Yes, my main character, Dewey Andreas, is my favorite character.  When I started writing my first book five years ago, it was a very rough portrait of Dewey that I sketched out.  He was standing alone, on the deck of an offshore oil platform, at night.  In him, I sought to create an individual who embodies the qualities I aspire to.  He’s flawed, sometimes irritable, takes too many risks, but he fights for what he believes in, and he’s willing to risk everything for his country and his friends.  The most rewarding aspect of writing, for me at least, has been the growth of this character; he’s become a part of me and sometimes, as I write, I feel as if I’m taking dictation as he goes out and tackles the world.  It’s a great feeling – an incomparable feeling.

4.  Are there any minor characters you have written that you would like to flesh out more in perhaps another novel?

Yes, Hector Calibrisi, the director of the CIA.  Kohl Meir, an Israeli special forces soldier who saves Dewey’s life.

5.  Have you discovered some interesting information in research that influenced the direction of a novel?

For THE LAST REFUGE, I spent a great deal of time in Israel.  I learned a lot of confidential details about the state of the Iranian nuclear weapon development effort, as well as how Israel and America are penetrating sovereign Iran with operatives.  This highly sensitive information was then used to inform key parts of the book.  I think readers will enjoy the authenticity.

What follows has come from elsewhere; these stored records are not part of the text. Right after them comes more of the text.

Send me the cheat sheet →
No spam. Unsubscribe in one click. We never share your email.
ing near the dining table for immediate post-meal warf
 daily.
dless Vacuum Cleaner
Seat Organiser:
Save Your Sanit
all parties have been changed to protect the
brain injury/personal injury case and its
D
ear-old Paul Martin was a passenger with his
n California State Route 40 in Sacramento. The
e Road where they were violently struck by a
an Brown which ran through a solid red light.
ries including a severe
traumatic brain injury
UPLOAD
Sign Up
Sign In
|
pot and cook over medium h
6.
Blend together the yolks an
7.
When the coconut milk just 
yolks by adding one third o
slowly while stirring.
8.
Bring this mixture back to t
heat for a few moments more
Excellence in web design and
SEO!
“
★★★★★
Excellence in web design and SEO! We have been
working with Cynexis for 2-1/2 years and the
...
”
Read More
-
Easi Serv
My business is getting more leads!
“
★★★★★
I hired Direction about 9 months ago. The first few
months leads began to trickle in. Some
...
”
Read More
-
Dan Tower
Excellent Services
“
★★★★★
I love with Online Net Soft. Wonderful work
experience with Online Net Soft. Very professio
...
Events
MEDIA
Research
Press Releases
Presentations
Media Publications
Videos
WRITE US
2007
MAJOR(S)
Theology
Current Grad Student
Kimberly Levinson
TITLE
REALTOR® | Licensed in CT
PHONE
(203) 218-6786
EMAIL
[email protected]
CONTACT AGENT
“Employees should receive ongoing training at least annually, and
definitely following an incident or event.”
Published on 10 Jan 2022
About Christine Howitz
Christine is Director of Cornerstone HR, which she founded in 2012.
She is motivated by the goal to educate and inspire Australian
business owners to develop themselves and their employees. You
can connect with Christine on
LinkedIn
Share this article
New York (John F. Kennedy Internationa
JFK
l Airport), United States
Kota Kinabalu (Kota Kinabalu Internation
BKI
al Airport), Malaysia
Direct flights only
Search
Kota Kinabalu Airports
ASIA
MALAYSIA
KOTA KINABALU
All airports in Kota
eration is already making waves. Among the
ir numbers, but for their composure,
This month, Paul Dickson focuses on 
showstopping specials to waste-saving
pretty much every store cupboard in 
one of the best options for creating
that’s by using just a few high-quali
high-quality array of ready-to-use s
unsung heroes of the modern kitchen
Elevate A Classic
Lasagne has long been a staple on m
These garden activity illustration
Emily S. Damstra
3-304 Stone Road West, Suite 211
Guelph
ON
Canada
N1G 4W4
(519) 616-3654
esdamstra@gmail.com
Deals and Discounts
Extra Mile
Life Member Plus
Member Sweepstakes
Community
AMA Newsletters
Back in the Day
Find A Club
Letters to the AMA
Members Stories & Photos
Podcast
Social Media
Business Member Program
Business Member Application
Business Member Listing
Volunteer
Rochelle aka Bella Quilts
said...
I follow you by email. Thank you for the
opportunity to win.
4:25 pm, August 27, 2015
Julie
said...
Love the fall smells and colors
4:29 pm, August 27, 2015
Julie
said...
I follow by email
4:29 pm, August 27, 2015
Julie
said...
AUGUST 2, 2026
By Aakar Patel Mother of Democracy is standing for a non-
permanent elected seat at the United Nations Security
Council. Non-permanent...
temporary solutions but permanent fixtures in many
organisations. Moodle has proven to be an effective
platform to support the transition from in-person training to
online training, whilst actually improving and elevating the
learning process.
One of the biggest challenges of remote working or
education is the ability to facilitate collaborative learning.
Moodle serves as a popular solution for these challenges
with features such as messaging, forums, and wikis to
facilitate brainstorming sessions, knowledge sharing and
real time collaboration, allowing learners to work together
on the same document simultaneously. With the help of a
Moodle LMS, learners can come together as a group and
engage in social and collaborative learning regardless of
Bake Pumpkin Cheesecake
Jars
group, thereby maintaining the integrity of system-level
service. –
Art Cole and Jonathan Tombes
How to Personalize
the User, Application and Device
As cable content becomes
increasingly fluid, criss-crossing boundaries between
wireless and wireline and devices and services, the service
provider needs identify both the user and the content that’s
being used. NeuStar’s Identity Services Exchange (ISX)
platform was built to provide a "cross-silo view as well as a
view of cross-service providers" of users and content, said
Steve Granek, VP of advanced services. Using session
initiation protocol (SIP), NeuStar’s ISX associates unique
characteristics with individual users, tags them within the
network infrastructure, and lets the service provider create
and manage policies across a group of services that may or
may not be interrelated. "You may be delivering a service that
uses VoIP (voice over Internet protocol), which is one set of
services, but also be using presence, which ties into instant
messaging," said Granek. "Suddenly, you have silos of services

6.  What authors or types of books do you like to read when you're not writing?

I like to read other thriller writers.  I really enjoy Vince Flynn, Michael Connolly, Brad Thor, Mark Greaney, and Nelson Demille.  I also enjoy reading American literary fiction from Hemingway and J.D. Salinger.

7.  What advice would you give to other aspiring authors?

Whenever anyone asks me if I have advice for aspiring writers, this is what I tell them: write every day, inspired or uninspired.  What I started writing that first morning ended up being chapter one of POWER DOWN, my first book, a USA Today bestseller published by St. Martin’s Press about an attack by terrorists against a U.S. energy company.  I kept on plugging away and soon enough I’d finished the second in the series, COUP d’ETAT, about Pakistan and India.

8.  Tell us something most people would not know about you.

I put up a somewhat tough image but the truth is my six year old daughter, Esme, has me wrapped around her finger and can push me around with ease.


9.  What are you working on for your next novel?

“Year of the Scorpion,” my fourth novel in the Dewey Andreas series, pits Dewey against China’s powerful Ministry of State Security, which wants him dead.